Three years ago, Wolfowitz, Kristol, and their colleagues suggested this is something the Pentagon should be thinking about. Not just germ warfare, but gene warfare.
And it's not limited just to warfare: Imagine how genetic terraforming could replace diplomacy, could even render the United Nations irrelevant if entire ethnic groups were wiped out or could be controlled by the threat of extinction. Or how it could change the face of politics if an organism got loose that killed off all the people of a particular minority who tend to vote for a particular political party.
Genetically targeted weapons could change world politics forever, according to PNAC.
"And," their report notes, "advanced forms of biological warfare that can 'target' specific genotypes may transform biological warfare from the realm of terror to a politically useful tool."

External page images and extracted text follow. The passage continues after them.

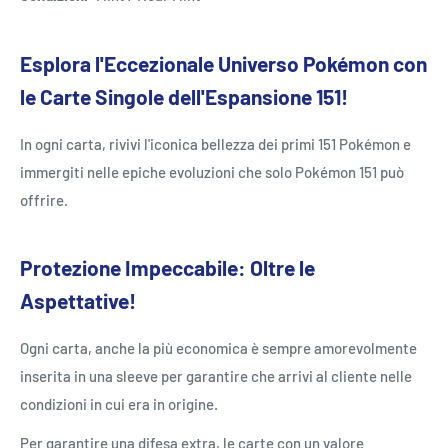
Esplora l'Eccezionale Universo Pokémon con
le Carte Singole dell'Espansione 151!
In ogni carta, rivivi l'iconica bellezza dei primi 151 Pokémon e
immergiti nelle epiche evoluzioni che solo Pokémon 151 può
offrire.
Protezione Impeccabile: Oltre le
Aspettative!
Ogni carta, anche la più economica è sempre amorevolmente
inserita in una sleeve per garantire che arrivi al cliente nelle
condizioni in cui era in origine.
Per garantire una difesa extra, le carte con un valore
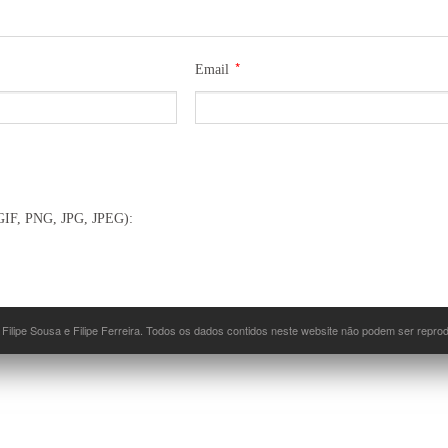
*
Email
(GIF, PNG, JPG, JPEG):
 Filipe Sousa e Filipe Ferreira. Todos os dados contidos neste website não podem ser repr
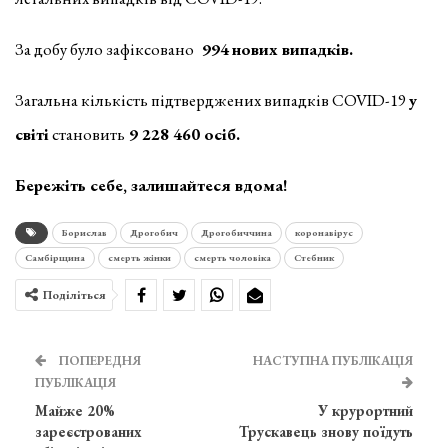
За добу було зафіксовано
994
нових випадків.
Загальна кількість підтверджених випадків COVID-19
у
світі
становить
9 228 460
осіб.
Бережіть себе, залишайтеся вдома!
Борислав
Дрогобич
Дрогобиччина
коронавірус
Самбірщина
смерть жінки
смерть чоловіка
Стебник
Поділіться
ПОПЕРЕДНЯ
НАСТУПНА ПУБЛІКАЦІЯ
ПУБЛІКАЦІЯ
Майже 20%
У крурортний
зареєстрованих
Трускавець знову поїдуть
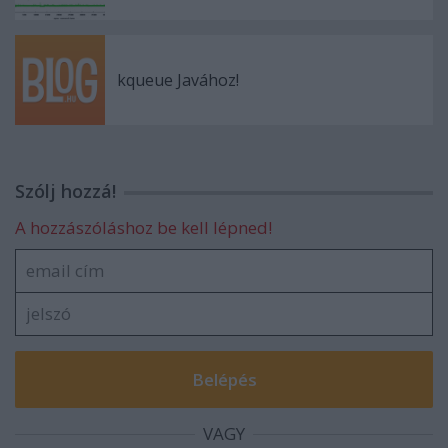
kqueue Javához!
Szólj hozzá!
A hozzászóláshoz be kell lépned!
VAGY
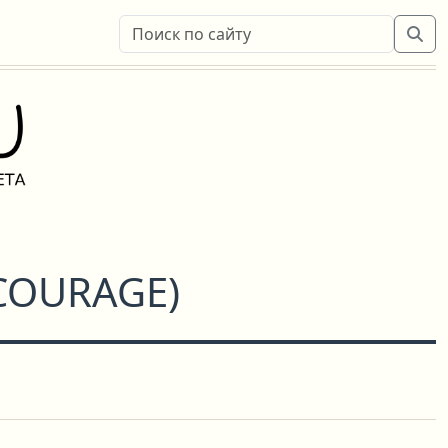
COURAGE
)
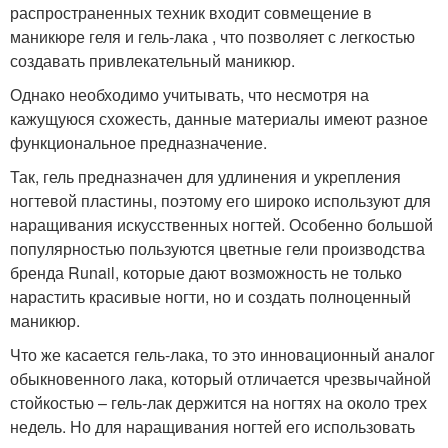
распространенных техник входит совмещение в
маникюре геля и гель-лака , что позволяет с легкостью
создавать привлекательный маникюр.
Однако необходимо учитывать, что несмотря на
кажущуюся схожесть, данные материалы имеют разное
функциональное предназначение.
Так, гель предназначен для удлинения и укрепления
ногтевой пластины, поэтому его широко используют для
наращивания искусственных ногтей. Особенно большой
популярностью пользуются цветные гели производства
бренда Runail, которые дают возможность не только
нарастить красивые ногти, но и создать полноценный
маникюр.
Что же касается гель-лака, то это инновационный аналог
обыкновенного лака, который отличается чрезвычайной
стойкостью – гель-лак держится на ногтях на около трех
недель. Но для наращивания ногтей его использовать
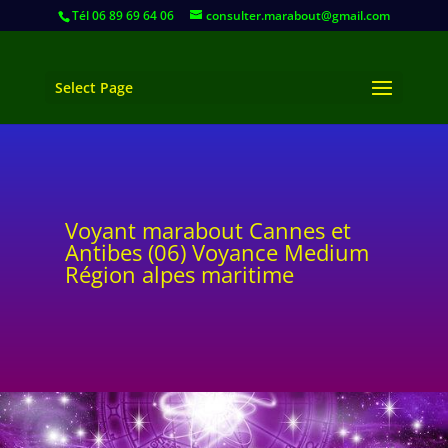
Tél 06 89 69 64 06
consulter.marabout@gmail.com
Select Page
Voyant marabout Cannes et
Antibes (06) Voyance Medium
Région alpes maritime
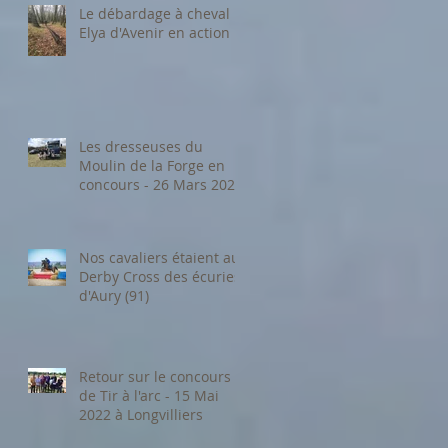
Le débardage à cheval :
Elya d'Avenir en action
Les dresseuses du
Moulin de la Forge en
concours - 26 Mars 2023
Nos cavaliers étaient au
Derby Cross des écuries
d'Aury (91)
Retour sur le concours
de Tir à l'arc - 15 Mai
2022 à Longvilliers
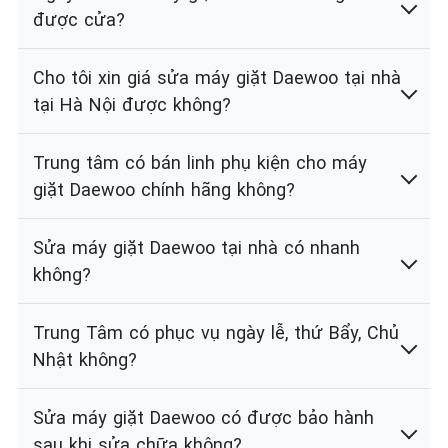
được cửa?
Cho tôi xin giá sửa máy giặt Daewoo tại nhà
tại Hà Nội được không?
Trung tâm có bán linh phụ kiện cho máy
giặt Daewoo chính hãng không?
Sửa máy giặt Daewoo tại nhà có nhanh
không?
Trung Tâm có phục vụ ngày lễ, thứ Bẩy, Chủ
Nhật không?
Sửa máy giặt Daewoo có được bảo hành
sau khi sửa chữa không?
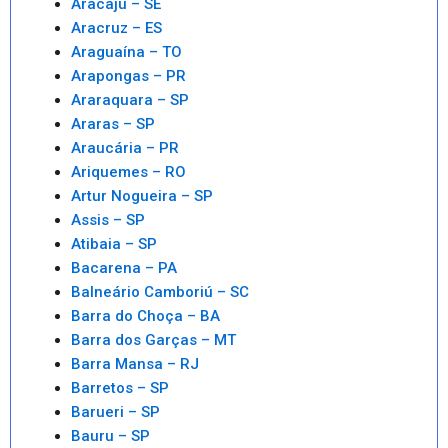
Aracaju – SE
Aracruz – ES
Araguaína – TO
Arapongas – PR
Araraquara – SP
Araras – SP
Araucária – PR
Ariquemes – RO
Artur Nogueira – SP
Assis – SP
Atibaia – SP
Bacarena – PA
Balneário Camboriú – SC
Barra do Choça – BA
Barra dos Garças – MT
Barra Mansa – RJ
Barretos – SP
Barueri – SP
Bauru – SP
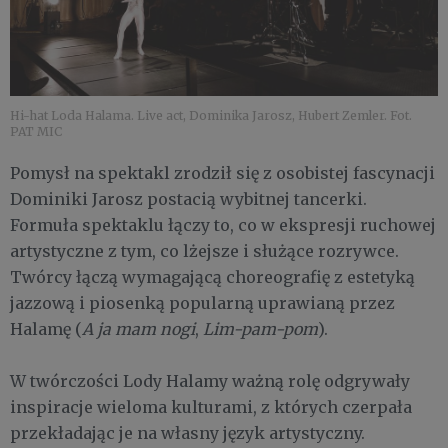
Hi-hat Loda Halama. Live act, Dominika Jarosz, Hubert Zemler. Fot.
PAT MIC
Pomysł na spektakl zrodził się z osobistej fascynacji
Dominiki Jarosz postacią wybitnej tancerki.
Formuła spektaklu łączy to, co w ekspresji ruchowej
artystyczne z tym, co lżejsze i służące rozrywce.
Twórcy łączą wymagającą choreografię z estetyką
jazzową i piosenką popularną uprawianą przez
Halamę (
A ja mam nogi
,
Lim-pam-pom
).
W twórczości Lody Halamy ważną rolę odgrywały
inspiracje wieloma kulturami, z których czerpała
przekładając je na własny język artystyczny.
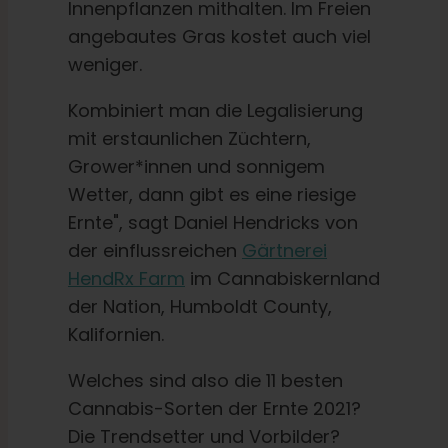
Innenpflanzen mithalten. Im Freien
angebautes Gras kostet auch viel
weniger.
Kombiniert man die Legalisierung
mit erstaunlichen Züchtern,
Grower*innen und sonnigem
Wetter, dann gibt es eine riesige
Ernte", sagt Daniel Hendricks von
der einflussreichen
Gärtnerei
HendRx Farm
im Cannabiskernland
der Nation, Humboldt County,
Kalifornien.
Welches sind also die 11 besten
Cannabis-Sorten der Ernte 2021?
Die Trendsetter und Vorbilder?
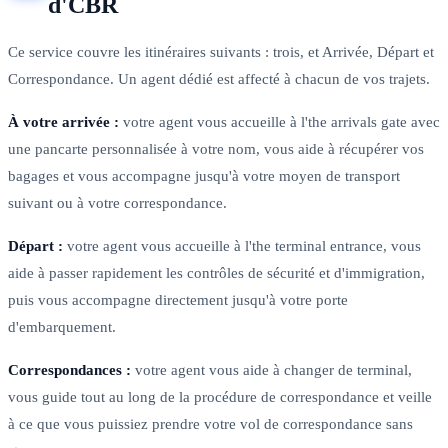
d'CBR
Ce service couvre les itinéraires suivants : trois, et Arrivée, Départ et
Correspondance. Un agent dédié est affecté à chacun de vos trajets.
À votre arrivée :
votre agent vous accueille à l'the arrivals gate avec
une pancarte personnalisée à votre nom, vous aide à récupérer vos
bagages et vous accompagne jusqu'à votre moyen de transport
suivant ou à votre correspondance.
Départ :
votre agent vous accueille à l'the terminal entrance, vous
aide à passer rapidement les contrôles de sécurité et d'immigration,
puis vous accompagne directement jusqu'à votre porte
d'embarquement.
Correspondances :
votre agent vous aide à changer de terminal,
vous guide tout au long de la procédure de correspondance et veille
à ce que vous puissiez prendre votre vol de correspondance sans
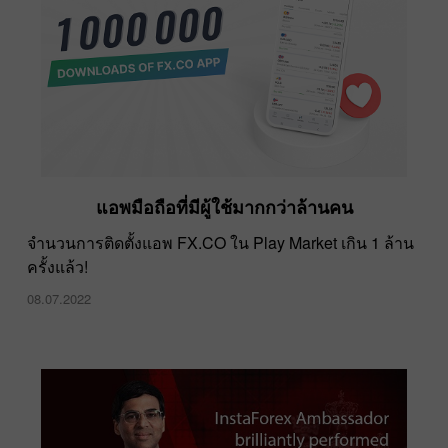
แอพมือถือที่มีผู้ใช้มากกว่าล้านคน
รวดเร็วขึ้น ทะยานขึ้น แข็งแกร่งขึ้นไปพร้อมกัน
จำนวนการติดตั้งแอพ FX.CO ใน Play Market เกิน 1 ล้าน
ครั้งแล้ว!
11.02.2022
08.07.2022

So, where was I? Oh, that's right: a bill making its way to passing in Congress that would dole out huge no-bid contracts to drug makers and science R&D departments headed up by Bush's friends, shielding them from public oversight and protecting them from litigation in cases of wrongdoing and cloaking them in an unassailable gown of Patriotism and thus convincing people that they must be 'doing good,' directed by people who think that it's a good thing for a nation to have genetically specific biological weapons.
Anyway, there's a really nice tub of bathwater and a new CQ Yarbro book waiting for me. There are days when I really can't take this.